§ Given data:
╔══
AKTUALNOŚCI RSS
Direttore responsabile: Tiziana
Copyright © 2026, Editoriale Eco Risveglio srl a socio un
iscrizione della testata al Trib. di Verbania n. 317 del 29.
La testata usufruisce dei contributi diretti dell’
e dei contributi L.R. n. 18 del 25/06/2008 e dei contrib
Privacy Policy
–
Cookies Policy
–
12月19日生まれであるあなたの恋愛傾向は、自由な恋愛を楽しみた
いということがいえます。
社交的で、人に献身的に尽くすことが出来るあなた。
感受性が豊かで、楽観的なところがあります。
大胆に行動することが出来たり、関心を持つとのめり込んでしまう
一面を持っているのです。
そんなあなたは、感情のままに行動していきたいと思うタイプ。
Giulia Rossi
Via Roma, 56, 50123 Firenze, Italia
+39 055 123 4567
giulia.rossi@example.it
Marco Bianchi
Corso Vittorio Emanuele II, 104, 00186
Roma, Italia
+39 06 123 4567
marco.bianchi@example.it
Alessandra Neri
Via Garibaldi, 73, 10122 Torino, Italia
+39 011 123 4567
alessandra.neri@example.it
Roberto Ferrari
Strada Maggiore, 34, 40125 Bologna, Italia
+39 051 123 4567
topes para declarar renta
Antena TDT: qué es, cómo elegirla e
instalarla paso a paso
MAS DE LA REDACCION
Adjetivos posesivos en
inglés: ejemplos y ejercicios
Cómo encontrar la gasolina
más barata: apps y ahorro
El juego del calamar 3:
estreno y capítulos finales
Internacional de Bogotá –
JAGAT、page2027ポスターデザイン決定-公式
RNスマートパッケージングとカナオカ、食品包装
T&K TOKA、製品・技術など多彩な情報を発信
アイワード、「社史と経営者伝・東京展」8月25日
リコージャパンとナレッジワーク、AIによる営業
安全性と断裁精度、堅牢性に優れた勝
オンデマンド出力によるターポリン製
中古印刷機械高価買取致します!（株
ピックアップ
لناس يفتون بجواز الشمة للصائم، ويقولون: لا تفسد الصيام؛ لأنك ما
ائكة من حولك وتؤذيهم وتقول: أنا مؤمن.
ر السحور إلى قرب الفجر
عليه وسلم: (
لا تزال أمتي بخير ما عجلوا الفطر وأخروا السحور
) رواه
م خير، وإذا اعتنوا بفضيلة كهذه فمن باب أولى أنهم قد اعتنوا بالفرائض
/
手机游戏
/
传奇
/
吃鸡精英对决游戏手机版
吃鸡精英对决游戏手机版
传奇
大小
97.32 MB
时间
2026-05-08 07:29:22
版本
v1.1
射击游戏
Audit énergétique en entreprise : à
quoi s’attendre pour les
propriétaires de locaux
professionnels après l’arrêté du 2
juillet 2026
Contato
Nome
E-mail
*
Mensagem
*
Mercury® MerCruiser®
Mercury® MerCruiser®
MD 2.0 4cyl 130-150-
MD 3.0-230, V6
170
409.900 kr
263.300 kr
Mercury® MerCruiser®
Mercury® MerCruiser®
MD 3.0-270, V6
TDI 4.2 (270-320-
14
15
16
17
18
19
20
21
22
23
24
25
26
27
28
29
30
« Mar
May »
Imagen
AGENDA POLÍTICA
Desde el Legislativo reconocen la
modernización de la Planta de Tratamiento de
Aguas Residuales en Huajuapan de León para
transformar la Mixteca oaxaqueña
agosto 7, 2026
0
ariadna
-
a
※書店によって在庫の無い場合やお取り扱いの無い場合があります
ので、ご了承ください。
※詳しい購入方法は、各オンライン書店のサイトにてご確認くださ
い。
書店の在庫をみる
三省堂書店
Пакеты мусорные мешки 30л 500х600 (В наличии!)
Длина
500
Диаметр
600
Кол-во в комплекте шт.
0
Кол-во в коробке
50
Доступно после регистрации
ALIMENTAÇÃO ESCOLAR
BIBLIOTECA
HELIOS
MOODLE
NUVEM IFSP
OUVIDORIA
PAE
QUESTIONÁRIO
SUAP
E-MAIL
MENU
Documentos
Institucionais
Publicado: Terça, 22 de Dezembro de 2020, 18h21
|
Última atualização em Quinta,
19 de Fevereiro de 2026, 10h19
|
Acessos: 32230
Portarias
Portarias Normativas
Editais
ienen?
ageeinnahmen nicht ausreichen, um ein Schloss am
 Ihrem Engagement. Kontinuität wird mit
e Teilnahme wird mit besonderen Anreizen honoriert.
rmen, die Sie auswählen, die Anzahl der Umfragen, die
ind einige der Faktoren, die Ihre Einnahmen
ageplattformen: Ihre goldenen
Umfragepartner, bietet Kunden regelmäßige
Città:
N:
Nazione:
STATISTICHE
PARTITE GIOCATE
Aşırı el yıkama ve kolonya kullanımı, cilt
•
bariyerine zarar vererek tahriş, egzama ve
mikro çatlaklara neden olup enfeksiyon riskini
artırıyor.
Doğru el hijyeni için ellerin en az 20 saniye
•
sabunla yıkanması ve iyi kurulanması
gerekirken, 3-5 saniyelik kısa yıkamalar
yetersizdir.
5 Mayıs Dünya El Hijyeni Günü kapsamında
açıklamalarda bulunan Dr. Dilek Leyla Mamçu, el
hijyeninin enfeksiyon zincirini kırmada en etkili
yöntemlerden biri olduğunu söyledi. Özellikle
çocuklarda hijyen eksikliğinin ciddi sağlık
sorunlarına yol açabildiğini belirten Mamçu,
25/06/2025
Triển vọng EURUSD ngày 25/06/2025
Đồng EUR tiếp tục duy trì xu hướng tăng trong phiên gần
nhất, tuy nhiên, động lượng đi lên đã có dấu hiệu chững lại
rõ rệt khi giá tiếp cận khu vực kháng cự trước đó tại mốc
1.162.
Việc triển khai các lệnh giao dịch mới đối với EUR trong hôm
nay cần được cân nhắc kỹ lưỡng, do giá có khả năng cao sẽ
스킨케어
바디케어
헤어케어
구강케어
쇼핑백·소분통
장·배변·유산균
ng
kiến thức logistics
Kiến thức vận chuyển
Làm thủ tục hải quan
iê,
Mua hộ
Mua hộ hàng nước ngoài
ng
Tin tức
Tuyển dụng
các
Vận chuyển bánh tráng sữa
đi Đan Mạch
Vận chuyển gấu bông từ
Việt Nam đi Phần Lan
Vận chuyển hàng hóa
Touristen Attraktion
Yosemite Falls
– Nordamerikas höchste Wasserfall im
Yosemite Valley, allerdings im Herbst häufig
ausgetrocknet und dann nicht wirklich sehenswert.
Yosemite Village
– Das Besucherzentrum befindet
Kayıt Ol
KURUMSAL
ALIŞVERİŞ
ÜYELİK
╚══
§ Action item: Lines after the one containing "JAGAT、page2027ポスターデザイン決定-公式" are left out; every line from the start of the entries through that line is restated word for word.

§ Answer to this problem:
AKTUALNOŚCI RSS
Direttore responsabile: Tiziana
Copyright © 2026, Editoriale Eco Risveglio srl a socio un
iscrizione della testata al Trib. di Verbania n. 317 del 29.
La testata usufruisce dei contributi diretti dell’
e dei contributi L.R. n. 18 del 25/06/2008 e dei contrib
Privacy Policy
–
Cookies Policy
–
12月19日生まれであるあなたの恋愛傾向は、自由な恋愛を楽しみた
いということがいえます。
社交的で、人に献身的に尽くすことが出来るあなた。
感受性が豊かで、楽観的なところがあります。
大胆に行動することが出来たり、関心を持つとのめり込んでしまう
一面を持っているのです。
そんなあなたは、感情のままに行動していきたいと思うタイプ。
Giulia Rossi
Via Roma, 56, 50123 Firenze, Italia
+39 055 123 4567
giulia.rossi@example.it
Marco Bianchi
Corso Vittorio Emanuele II, 104, 00186
Roma, Italia
+39 06 123 4567
marco.bianchi@example.it
Alessandra Neri
Via Garibaldi, 73, 10122 Torino, Italia
+39 011 123 4567
alessandra.neri@example.it
Roberto Ferrari
Strada Maggiore, 34, 40125 Bologna, Italia
+39 051 123 4567
topes para declarar renta
Antena TDT: qué es, cómo elegirla e
instalarla paso a paso
MAS DE LA REDACCION
Adjetivos posesivos en
inglés: ejemplos y ejercicios
Cómo encontrar la gasolina
más barata: apps y ahorro
El juego del calamar 3:
estreno y capítulos finales
Internacional de Bogotá –
JAGAT、page2027ポスターデザイン決定-公式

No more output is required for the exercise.